Am nächsten Morgen -- noch ziemlich früh -- wartete der Wagen vor dem Hause des Barons von Danglars,

Am nächsten Morgen -- noch ziemlich früh -- wartete der Wagen vor dem Hause des Barons von Danglars, und Madame, tief verschleiert, fuhr bald darauf eiligst davon. In dem Hofe von Harlay hielt der Wagen. Frau von Danglars stieg aus, huschte über die Treppen, durchschritt den Saal des Pasperdues und stand dann im Vorzimmer des Herrn von Villefort. Das Gedränge war hier groß. Doch kaum hatte der Türhüter die vornehme Dame erblickt, als er sie fragte, ob sie von dem Herrn Prokurator herbestellt worden sei, und auf deren Bejahung sie in das Kabinett führte.

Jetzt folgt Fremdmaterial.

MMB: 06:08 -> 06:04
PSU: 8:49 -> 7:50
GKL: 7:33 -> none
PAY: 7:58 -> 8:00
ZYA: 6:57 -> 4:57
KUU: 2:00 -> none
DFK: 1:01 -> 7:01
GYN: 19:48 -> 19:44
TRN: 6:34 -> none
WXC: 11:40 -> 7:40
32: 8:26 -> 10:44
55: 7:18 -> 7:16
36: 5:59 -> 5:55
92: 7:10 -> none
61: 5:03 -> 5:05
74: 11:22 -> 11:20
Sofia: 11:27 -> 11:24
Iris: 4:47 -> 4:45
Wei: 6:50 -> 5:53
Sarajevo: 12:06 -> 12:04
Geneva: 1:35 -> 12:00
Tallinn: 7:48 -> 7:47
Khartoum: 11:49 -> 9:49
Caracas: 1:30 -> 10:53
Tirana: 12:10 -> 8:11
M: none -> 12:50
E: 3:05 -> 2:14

Der Staatsmann saß in seinem Stuhle, seinen Rücken der Tür zugewendet. Er hörte diese öffnen und die Worte des Dieners: »Treten Sie ein, Madame!« Die Tür schloß sich wieder, doch rührte er sich nicht. Kaum hatte sich aber der Türhüter entfernt, als er aufsprang, den Riegel vorschob, die Gardinen vorzog und jeden Winkel des Gemaches untersuchte. Als er dann Gewißheit hatte, daß man ihn weder sehen noch hören könne, sagte er beruhigt: »Dank, gnädige Frau, für Ihre Pünktlichkeit.«


Er bot ihr einen Stuhl an, den sie rasch nahm, weil ihr Herz gewaltig pochte.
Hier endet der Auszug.